### Task to carry out
Could you set down all of the data again, exactly as it stands?

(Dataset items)
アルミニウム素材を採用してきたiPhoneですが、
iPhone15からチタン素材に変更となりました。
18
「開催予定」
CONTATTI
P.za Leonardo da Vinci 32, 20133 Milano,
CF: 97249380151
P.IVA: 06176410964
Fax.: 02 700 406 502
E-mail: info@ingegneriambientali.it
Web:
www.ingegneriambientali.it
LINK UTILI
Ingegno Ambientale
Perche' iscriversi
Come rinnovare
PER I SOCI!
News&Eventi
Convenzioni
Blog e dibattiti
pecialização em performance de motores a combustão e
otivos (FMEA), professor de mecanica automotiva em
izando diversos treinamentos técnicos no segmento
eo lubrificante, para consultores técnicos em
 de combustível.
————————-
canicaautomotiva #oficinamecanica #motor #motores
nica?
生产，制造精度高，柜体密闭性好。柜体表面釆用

### Exercise solution
アルミニウム素材を採用してきたiPhoneですが、
iPhone15からチタン素材に変更となりました。
18
「開催予定」
CONTATTI
P.za Leonardo da Vinci 32, 20133 Milano,
CF: 97249380151
P.IVA: 06176410964
Fax.: 02 700 406 502
E-mail: info@ingegneriambientali.it
Web:
www.ingegneriambientali.it
LINK UTILI
Ingegno Ambientale
Perche' iscriversi
Come rinnovare
PER I SOCI!
News&Eventi
Convenzioni
Blog e dibattiti
pecialização em performance de motores a combustão e
otivos (FMEA), professor de mecanica automotiva em
izando diversos treinamentos técnicos no segmento
eo lubrificante, para consultores técnicos em
 de combustível.
————————-
canicaautomotiva #oficinamecanica #motor #motores
nica?
生产，制造精度高，柜体密闭性好。柜体表面釆用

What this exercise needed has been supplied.